THE VIRGINIAN-PILOT Copyright (c) 1995, Landmark Communications, Inc. DATE: Friday, March 17, 1995 TAG: 9503150108 SECTION: CHESAPEAKE CLIPPER PAGE: 15 EDITION: FINAL COLUMN: COASTAL JOURNAL SOURCE: MARY REID BARROW LENGTH: Medium: 90 lines
If you are one of thousands of people here in Hampton Roads who purchased a shamrock to celebrate St. Patrick's Day, chances are your traditional Irish holiday plant was really Chesapeake born and bred.
This year, White's Nursery & Greenhouses Inc. in Chesapeake grew about 20,000 of the flowers for St. Patrick's Day, said Lee Heyl, operations manager. Although some were shipped to garden centers in Richmond and Washington, most of them stayed right here to add a touch o' green on Friday to area homes and businesses.
Actually some added a touch o' pink too.
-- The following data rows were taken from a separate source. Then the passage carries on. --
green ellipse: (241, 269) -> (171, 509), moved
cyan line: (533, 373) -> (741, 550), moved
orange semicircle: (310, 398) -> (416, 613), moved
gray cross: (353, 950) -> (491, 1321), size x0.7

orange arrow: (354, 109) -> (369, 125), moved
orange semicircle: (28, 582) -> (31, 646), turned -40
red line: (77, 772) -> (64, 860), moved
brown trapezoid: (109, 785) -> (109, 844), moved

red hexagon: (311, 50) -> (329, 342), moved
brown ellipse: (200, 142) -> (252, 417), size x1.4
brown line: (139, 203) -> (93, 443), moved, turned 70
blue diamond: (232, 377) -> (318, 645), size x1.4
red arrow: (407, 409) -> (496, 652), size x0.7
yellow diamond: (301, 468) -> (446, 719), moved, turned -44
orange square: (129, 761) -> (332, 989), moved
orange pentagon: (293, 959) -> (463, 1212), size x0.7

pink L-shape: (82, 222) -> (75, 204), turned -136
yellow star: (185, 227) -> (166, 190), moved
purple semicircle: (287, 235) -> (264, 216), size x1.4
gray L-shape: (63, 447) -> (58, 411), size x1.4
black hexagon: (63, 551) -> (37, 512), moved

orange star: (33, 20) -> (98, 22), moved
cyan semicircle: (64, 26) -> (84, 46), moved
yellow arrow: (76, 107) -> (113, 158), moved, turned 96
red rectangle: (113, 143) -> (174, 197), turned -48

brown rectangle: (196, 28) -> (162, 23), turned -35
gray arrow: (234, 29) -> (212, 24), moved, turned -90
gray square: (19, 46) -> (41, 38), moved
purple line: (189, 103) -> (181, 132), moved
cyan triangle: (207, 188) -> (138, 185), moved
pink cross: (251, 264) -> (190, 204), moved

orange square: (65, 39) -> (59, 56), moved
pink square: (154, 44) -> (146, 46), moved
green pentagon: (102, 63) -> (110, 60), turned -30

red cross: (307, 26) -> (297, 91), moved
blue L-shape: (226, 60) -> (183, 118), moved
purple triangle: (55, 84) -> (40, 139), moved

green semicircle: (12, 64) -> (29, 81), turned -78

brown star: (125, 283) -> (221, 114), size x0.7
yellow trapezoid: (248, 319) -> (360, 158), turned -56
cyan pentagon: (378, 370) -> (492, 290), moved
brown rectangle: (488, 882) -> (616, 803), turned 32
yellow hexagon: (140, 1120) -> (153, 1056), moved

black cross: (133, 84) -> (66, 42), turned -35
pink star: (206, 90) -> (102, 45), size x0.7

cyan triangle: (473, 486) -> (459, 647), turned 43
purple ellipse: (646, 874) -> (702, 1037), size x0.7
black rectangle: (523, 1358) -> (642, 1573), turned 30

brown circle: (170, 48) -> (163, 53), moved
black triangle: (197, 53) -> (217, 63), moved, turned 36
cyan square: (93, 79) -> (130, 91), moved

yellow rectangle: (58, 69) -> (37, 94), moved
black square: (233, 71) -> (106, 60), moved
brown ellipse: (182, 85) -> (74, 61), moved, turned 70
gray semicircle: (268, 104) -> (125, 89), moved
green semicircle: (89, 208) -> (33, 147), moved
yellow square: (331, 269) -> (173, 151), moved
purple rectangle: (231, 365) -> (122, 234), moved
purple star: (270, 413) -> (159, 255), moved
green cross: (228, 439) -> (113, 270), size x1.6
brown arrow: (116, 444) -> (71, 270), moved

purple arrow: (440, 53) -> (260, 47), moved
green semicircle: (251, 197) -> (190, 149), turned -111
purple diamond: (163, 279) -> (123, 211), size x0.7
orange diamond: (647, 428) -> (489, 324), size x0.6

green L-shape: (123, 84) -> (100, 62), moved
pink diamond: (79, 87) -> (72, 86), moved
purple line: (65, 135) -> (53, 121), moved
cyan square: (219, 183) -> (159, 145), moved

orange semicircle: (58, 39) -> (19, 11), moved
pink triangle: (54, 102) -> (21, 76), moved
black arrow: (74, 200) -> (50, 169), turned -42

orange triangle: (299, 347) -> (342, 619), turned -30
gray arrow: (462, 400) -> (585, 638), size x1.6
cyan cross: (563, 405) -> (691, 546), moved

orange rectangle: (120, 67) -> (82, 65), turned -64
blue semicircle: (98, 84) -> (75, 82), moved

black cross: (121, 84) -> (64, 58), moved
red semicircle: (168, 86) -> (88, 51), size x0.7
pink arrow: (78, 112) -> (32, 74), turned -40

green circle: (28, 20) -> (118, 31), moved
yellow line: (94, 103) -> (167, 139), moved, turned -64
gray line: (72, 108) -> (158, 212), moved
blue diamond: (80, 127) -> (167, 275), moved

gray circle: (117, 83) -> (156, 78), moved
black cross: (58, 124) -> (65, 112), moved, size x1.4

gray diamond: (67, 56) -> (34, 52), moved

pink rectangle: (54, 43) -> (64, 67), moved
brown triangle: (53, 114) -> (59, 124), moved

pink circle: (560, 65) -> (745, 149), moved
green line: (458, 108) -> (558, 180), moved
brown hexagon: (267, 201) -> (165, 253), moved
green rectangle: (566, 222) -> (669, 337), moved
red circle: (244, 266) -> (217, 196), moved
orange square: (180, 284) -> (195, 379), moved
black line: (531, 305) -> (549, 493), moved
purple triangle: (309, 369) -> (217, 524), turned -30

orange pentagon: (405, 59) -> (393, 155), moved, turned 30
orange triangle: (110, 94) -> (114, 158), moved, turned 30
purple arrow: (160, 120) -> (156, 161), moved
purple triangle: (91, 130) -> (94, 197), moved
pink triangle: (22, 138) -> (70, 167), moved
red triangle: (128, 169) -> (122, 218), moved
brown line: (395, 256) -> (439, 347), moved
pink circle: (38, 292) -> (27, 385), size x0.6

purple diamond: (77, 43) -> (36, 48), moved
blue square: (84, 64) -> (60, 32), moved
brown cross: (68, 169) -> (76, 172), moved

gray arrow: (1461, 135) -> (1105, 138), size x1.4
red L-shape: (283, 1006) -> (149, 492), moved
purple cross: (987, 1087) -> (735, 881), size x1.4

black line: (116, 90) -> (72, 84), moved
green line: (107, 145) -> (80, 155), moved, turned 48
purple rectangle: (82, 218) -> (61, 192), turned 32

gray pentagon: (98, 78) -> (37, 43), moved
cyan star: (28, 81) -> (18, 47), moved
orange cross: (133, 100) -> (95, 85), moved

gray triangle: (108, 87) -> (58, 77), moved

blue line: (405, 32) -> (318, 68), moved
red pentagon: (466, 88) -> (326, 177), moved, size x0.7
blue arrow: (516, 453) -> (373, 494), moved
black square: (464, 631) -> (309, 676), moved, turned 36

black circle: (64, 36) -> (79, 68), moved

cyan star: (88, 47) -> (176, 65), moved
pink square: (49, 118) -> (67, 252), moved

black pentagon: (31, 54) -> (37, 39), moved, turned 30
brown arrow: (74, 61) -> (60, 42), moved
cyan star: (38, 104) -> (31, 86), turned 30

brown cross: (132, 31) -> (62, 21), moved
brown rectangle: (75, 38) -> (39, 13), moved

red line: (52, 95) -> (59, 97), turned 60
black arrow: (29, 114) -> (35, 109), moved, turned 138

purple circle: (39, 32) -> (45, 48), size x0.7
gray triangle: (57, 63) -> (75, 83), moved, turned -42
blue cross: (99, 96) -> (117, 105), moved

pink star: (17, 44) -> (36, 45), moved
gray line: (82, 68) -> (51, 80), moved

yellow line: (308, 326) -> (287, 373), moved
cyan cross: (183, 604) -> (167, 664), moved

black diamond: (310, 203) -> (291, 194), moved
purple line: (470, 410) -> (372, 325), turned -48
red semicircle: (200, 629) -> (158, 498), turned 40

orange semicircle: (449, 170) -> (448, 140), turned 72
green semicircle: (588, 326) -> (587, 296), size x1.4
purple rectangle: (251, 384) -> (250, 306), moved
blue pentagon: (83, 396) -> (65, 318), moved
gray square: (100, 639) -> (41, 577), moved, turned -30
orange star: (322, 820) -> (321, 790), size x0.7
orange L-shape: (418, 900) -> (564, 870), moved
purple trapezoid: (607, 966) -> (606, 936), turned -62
White's shamrocks this year were equally divided between green-leaf plants with white flowers (regnelli) and maroon-leaf plants with lavender-pink flowers (triangularis).
Regnelli and triangularis are two of many species of oxalis, the genus for plants with three-lobed, clover-like leaves. In fact, these delightful little shamrocks are not the true shamrock, or four-leaf clover, said Heyl. Their leaves don't have the four lobes which are said to be a sign of good luck.
But the leaves of regnelli and triangularis more than make up for that missing good-luck lobe. Full of personality, the light-sensitive little plant goes to bed at night by gradually closing up its leaves. It also reacts to very bright light or other harsh conditions by appearing to wince and close its leaves quickly.
``It doesn't tolerate direct sun,'' Heyl said.
White's will not ship shamrocks any farther than they can ride comfortably on a shelf in a truck, he added. If the little plants have to be boxed, they will react to the dark and close their leaves and a long sleep would not be good for them.
``Their heads also turn toward the light,'' Heyl said. ``You can tell when they are getting enough light because the plant stays compact.''
Each day I turn my plant and each day it turns back to look toward the sun. It seems to do best in an east window, where it gets a lot of light but not much direct sun.
In nature, the shamrock is an understory plant, growing in the dappled shade under tall trees. Its large three-lobed leaves help it to absorb the light it needs to grow in the shade, Heyl said.
White's Nursery begins planting the shamrock corms, or roots, before Christmas and stops planting them in the middle of January. That way, they have shamrocks coming into bloom continuously throughout late winter.
It's said that a shamrock planted on New Year's Day will bloom on St. Patrick's Day, but White's with its perfect growing conditions plant their last batch of corms the second week in January. Those are the plants that are coming into the garden centers this week.
The little tuber, or rhizome, called a ``corm'' is planted just under the surface of the dirt. White's usually plants four or five corms to a pot.
``The corms look something like a shrimp,'' Heyl said. ``They have an orangy-pink color.''
Easy to grow, shamrocks fit my style of benign-neglect gardening. ``They're not heavy feeders,'' Heyl said. ``Just give them houseplant food about once a month.
``And if they get leggy,'' he added, ``just give them a haircut.''
Shamrocks will need to be divided every so often, just like other plants that come from rhizomes, tubers and bulbs. Every time the plant flowers, which is off and on year round and not just on St. Patrick's day, the bloom triggers more rhizome reproduction. That is how bulb growers in Holland and other areas produce the corms that White's uses.
``You plant the mother bulb, so to speak, and allow the plant to mature,'' he explained, ``and then you lift out a portion and keep the big ones and replant the smaller ones.''
I divided mine last year after I noticed the little corms had reproduced to the point they seemed to be climbing out of the pot. I made three pots and ended up with some corms also taking root in the garden.
Heyl says it is possible for them to grow outside around here but they don't like the extreme Hampton Roads heat. But I wouldn't recommend trying. If they found a good spot, they would also probably reproduce too fast and become a nuisance.
And I would hate to see the shamrock fall out of favor because it takes over the yard. Inside, it's nice to have a shamrock around the house every day of the year, not just St. Patrick's day.
P.S. CELEBRATE ST. PATRICK'S DAY in an untraditional way - with fried chicken. Tabernacle United Methodist Church is holding its annual fried chicken dinner and bake sale from 4:30 to 7 p.m. Friday at the church, 1265 Sandbridge Road.
Tickets are $5 for adults and $2.50 for children under 10. Takeouts will be available.